Quel che si conosce del patrono di Forlì lo si deve praticamente alle pitture nella basilica a lui intitolata (quella precedente l’attuale, distrutta da un incendio nel 1173). Nell’XI secolo i fedeli e il vescovo chiesero a s. Pier Damiani di scrivere una biografia del loro patrono e quello, non sapendo dove documentarsi, si ispirò ai dipinti. Così, ne venne fuori un racconto che contiene episodi del tipo che passiamo a descrivere. A Rimini c’era un magistrato pagano di nome Tauro che irrideva i cristiani soprattutto per la loro credenza che l’Eucarestia contenesse il loro Dio, mentre non era che un pezzo di pane bagnato nel vino.
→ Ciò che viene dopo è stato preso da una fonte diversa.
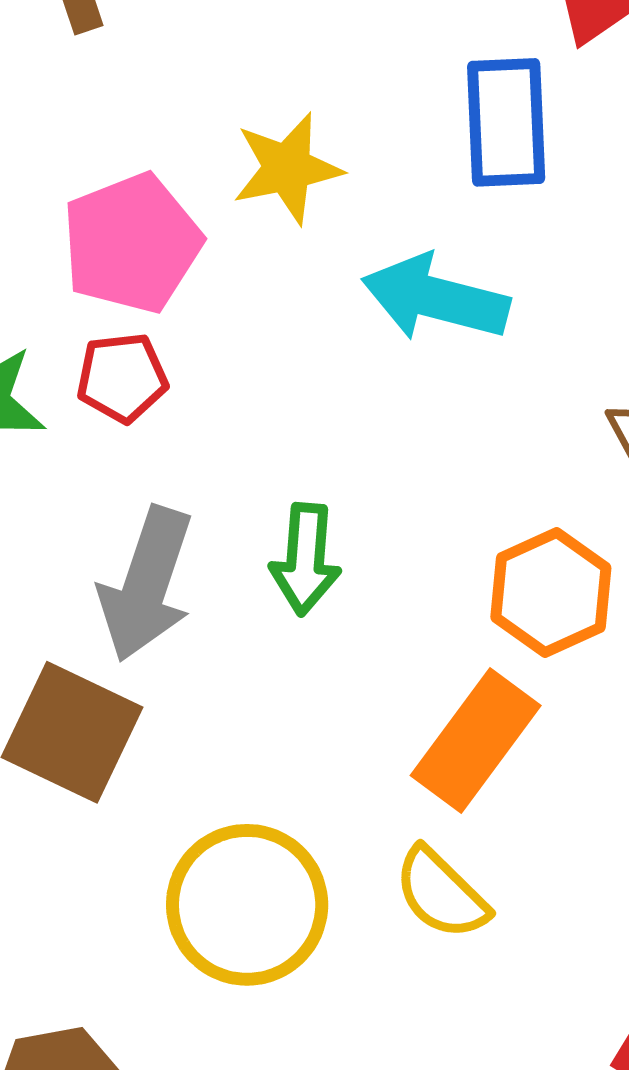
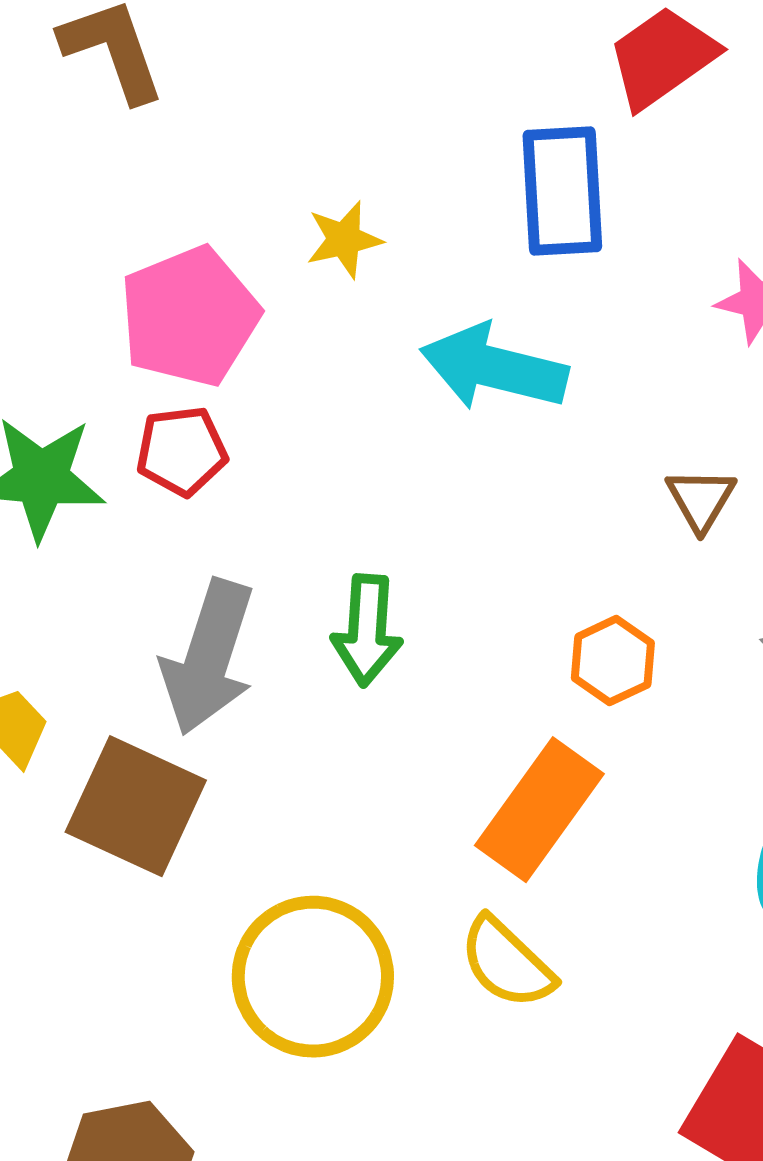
yellow star: (287, 168) -> (344, 240), size x0.7
orange hexagon: (551, 592) -> (613, 661), size x0.7

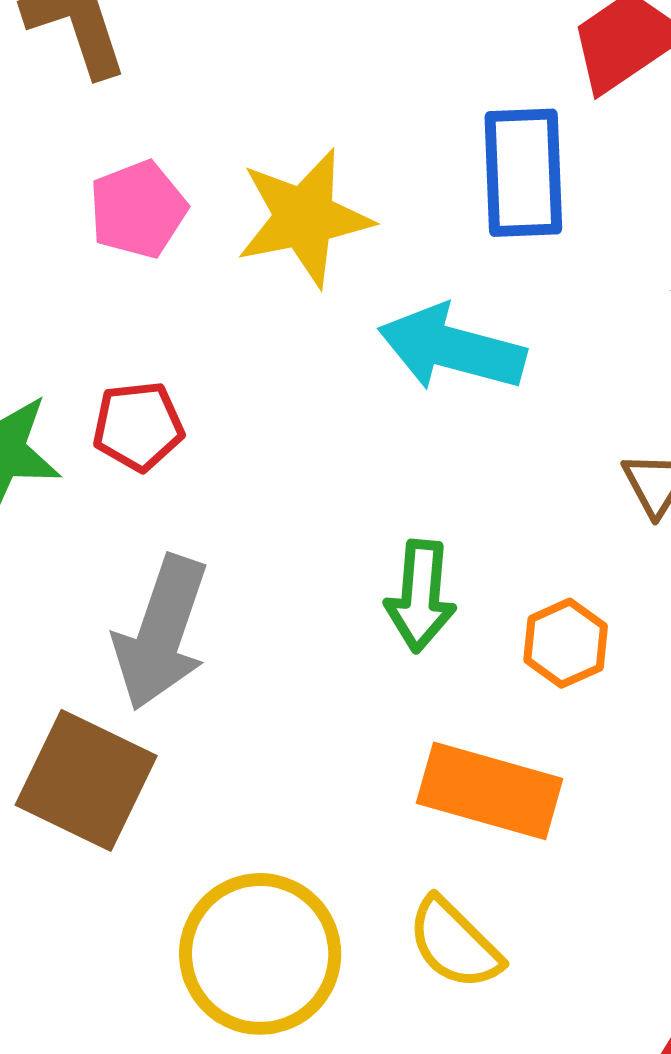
yellow star: (344, 240) -> (304, 218), size x1.8
pink pentagon: (189, 316) -> (138, 209), moved, size x0.7
green arrow: (367, 630) -> (421, 596), moved
orange rectangle: (539, 810) -> (490, 791), turned 69

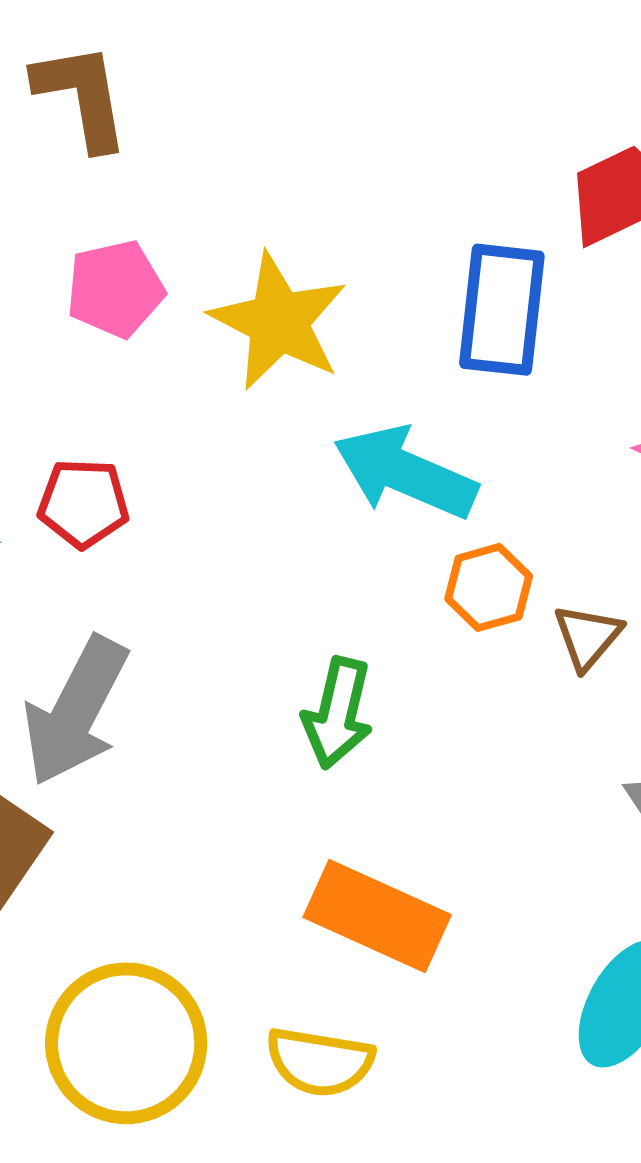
yellow star: (304, 218) -> (279, 322), turned 30
orange hexagon: (566, 643) -> (489, 587), moved
yellow semicircle: (454, 944) -> (320, 1062), turned -44

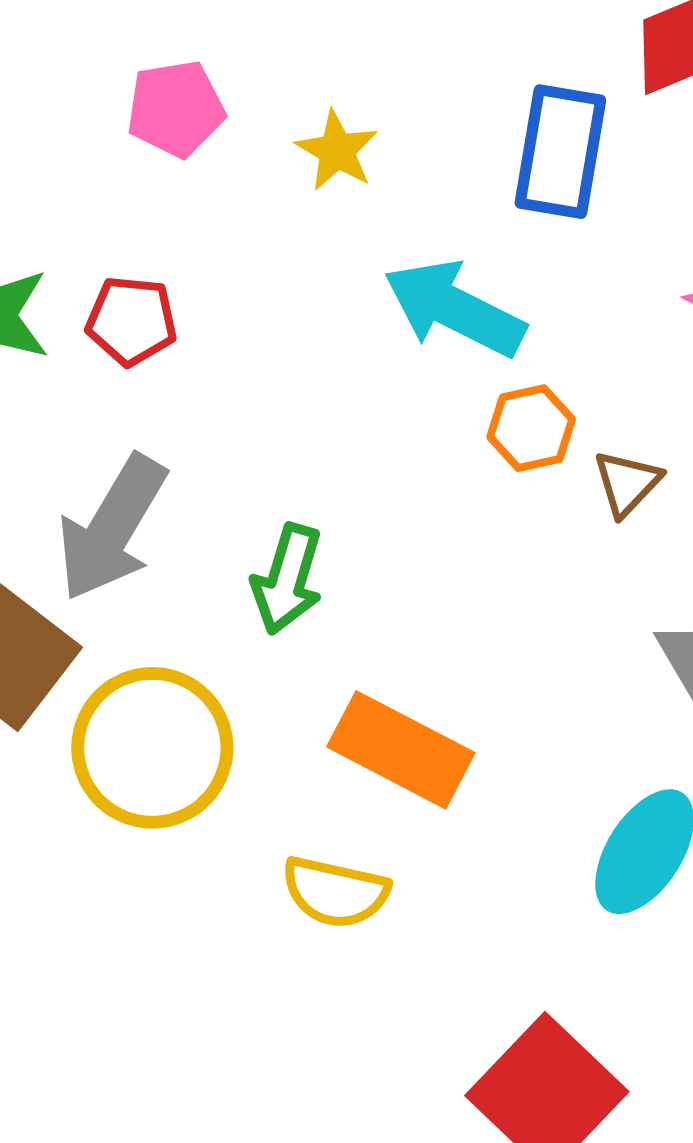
yellow star: (279, 322) -> (337, 151), size x0.6
green arrow: (338, 713) -> (287, 579), moved
yellow circle: (126, 1043) -> (152, 748), moved

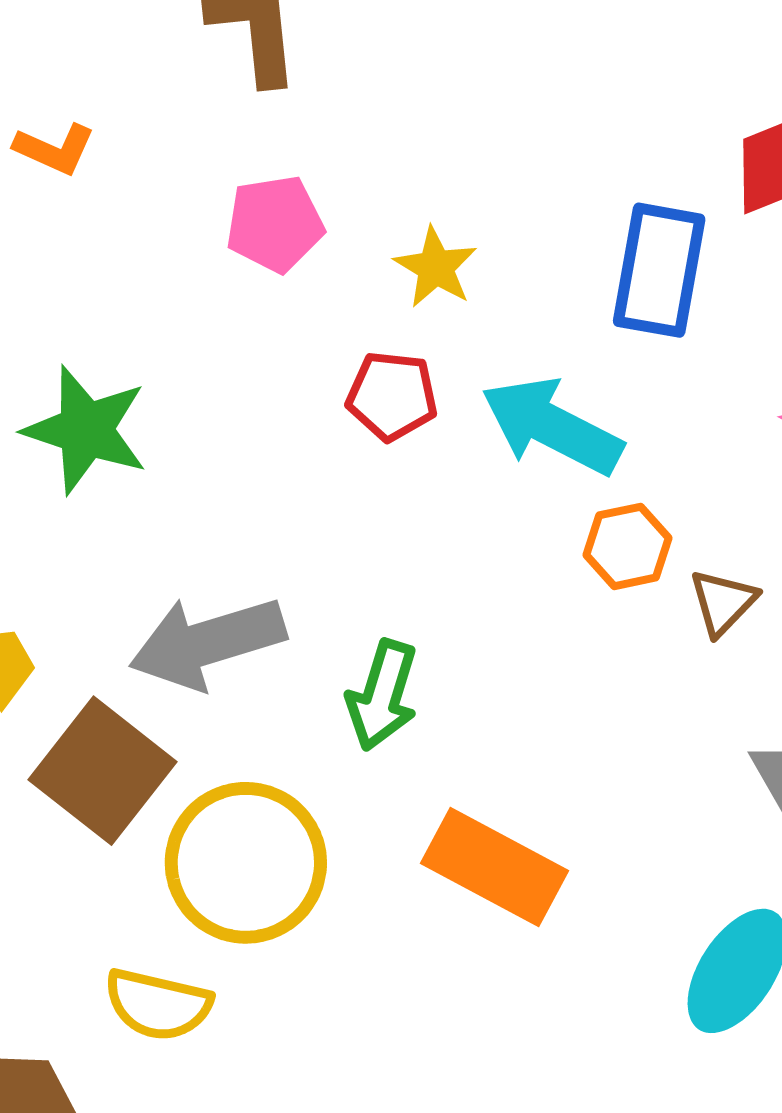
red pentagon: (131, 321) -> (392, 396), moved
gray arrow: (112, 528) -> (207, 643), turned 42
yellow semicircle: (335, 892) -> (158, 1005), moved

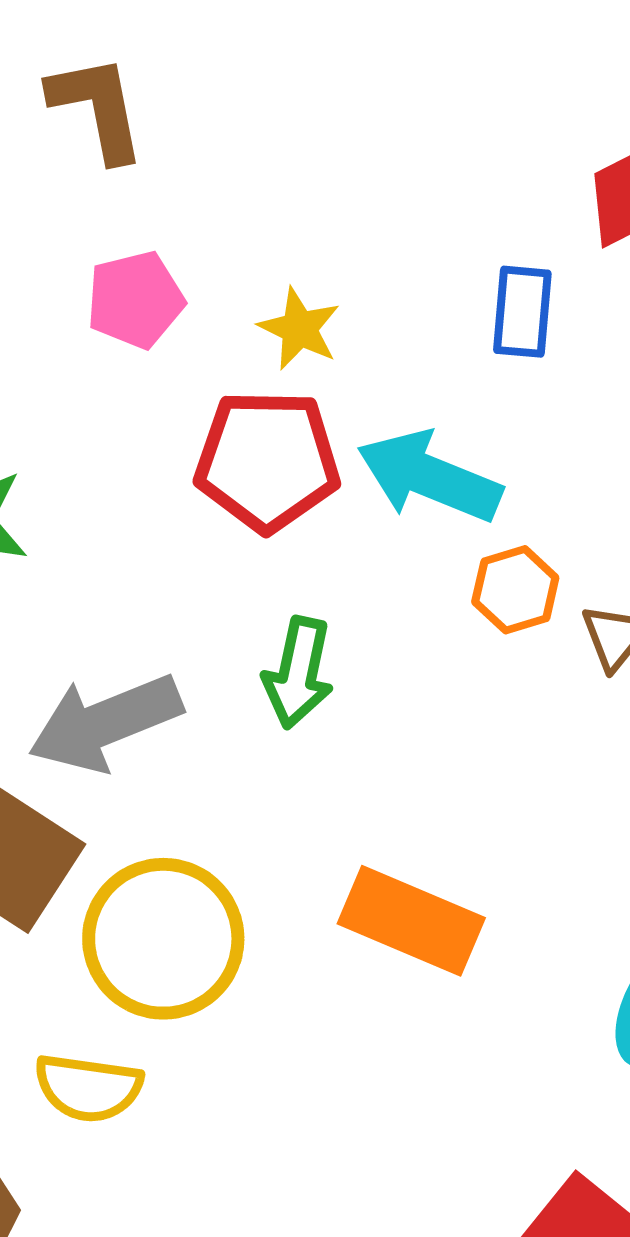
blue rectangle: (659, 270) -> (522, 312), size x0.7
red pentagon: (392, 396) -> (267, 461), size x1.6
green arrow: (382, 695) -> (298, 673), moved

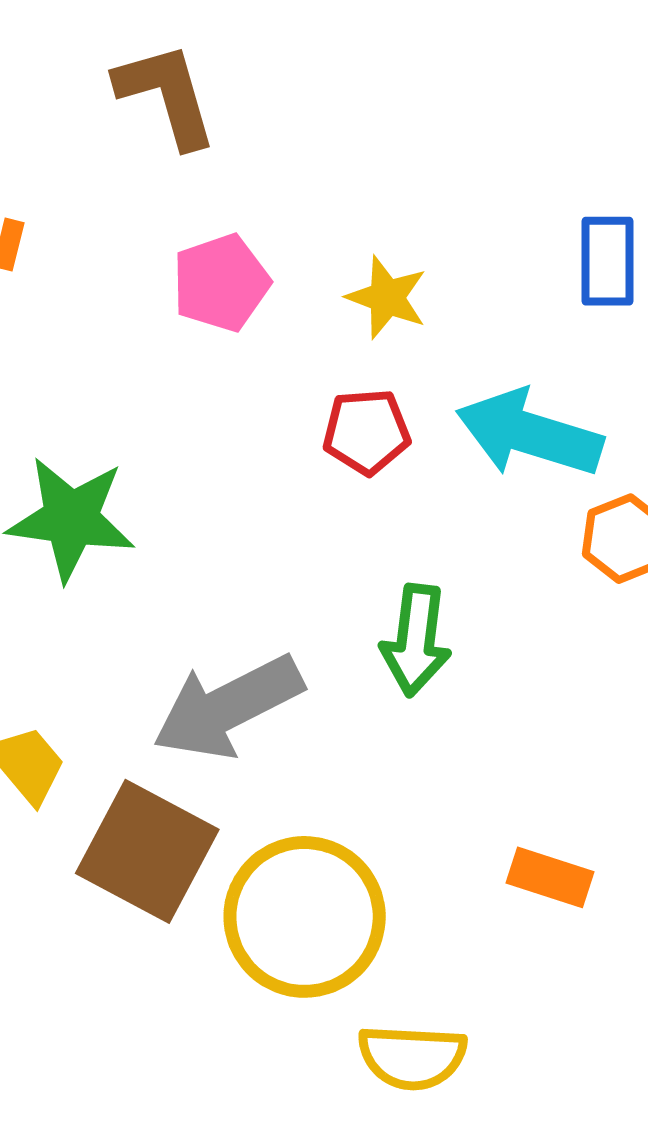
red pentagon: (267, 461) -> (366, 432), size x0.6
orange rectangle: (411, 921) -> (550, 877), size x0.6
yellow semicircle: (88, 1088) -> (412, 1057), moved

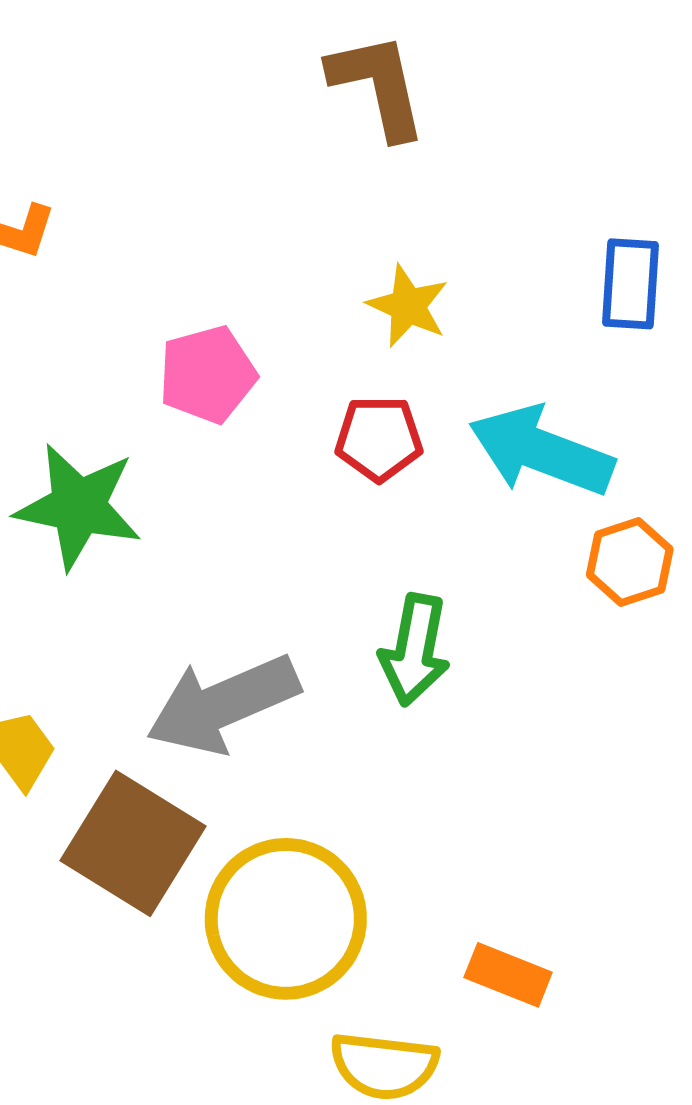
brown L-shape: (166, 95) -> (378, 86), moved
pink pentagon: (221, 283) -> (207, 374), moved
orange rectangle: (550, 877) -> (508, 975), moved

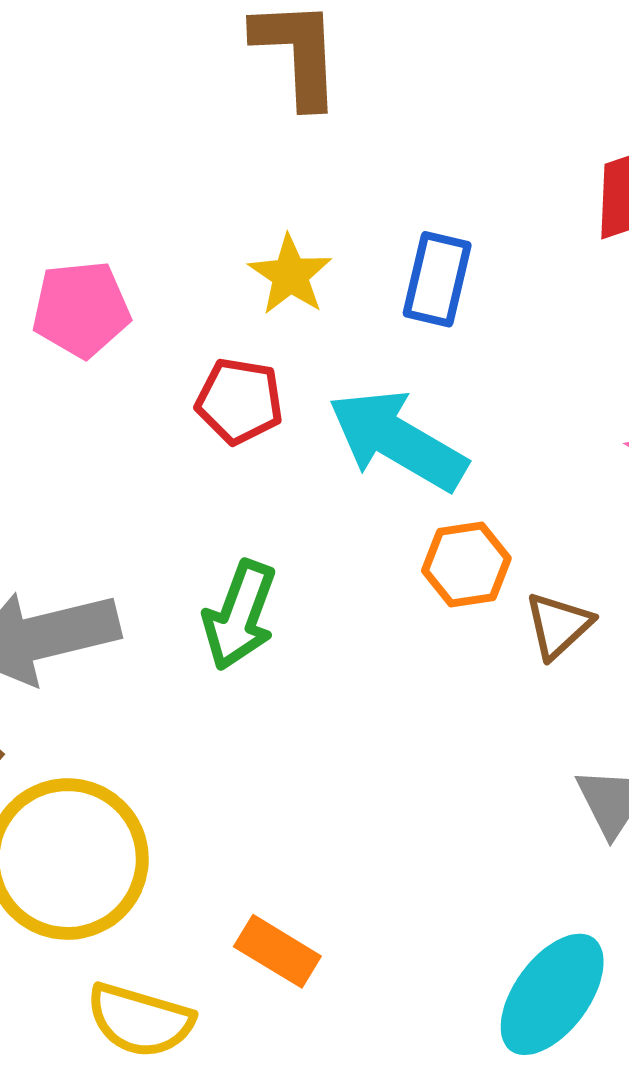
blue rectangle: (630, 284) -> (437, 279), moved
Così, i vescovi della regione decisero di sfidarlo per rafforzare la fede dei cristiani. Erano Mercuriale di Forlì, Ruffillo di Forlimpopoli, Leo di Montefeltro, Gaudenzio di Rimini e Geminiano di Modena. I vescovi consacrarono il pane e il vino, poi li diedero a Tauro. Questi, ridendo, mangiò davanti a tutti. E subito morì. Un altro episodio riguarda un drago che terrorizzava la zona tra Forlì e Forlimpopoli. I rispettivi vescovi, Mercuriale e Ruffillo, affrontarono la bestia e riuscirono a immobilizzarla stringendole la gola con le loro stole. Il drago fu imprigionato in un profondissimo pozzo e ancora fa tremare la terra nel giorno della festa del santo. Nel XIII secolo si aggiunsero altre storie: Mercuriale, dopo un pellegrinaggio a Gerusalemme, libera Forlì dalla tirannia del re dei goti, poi si reca in Spagna per riportare indietro duemila schiavi forlivesi, cosa che ottiene guarendo il re Alarico o Atanarico. Periodo? Forse il V secolo.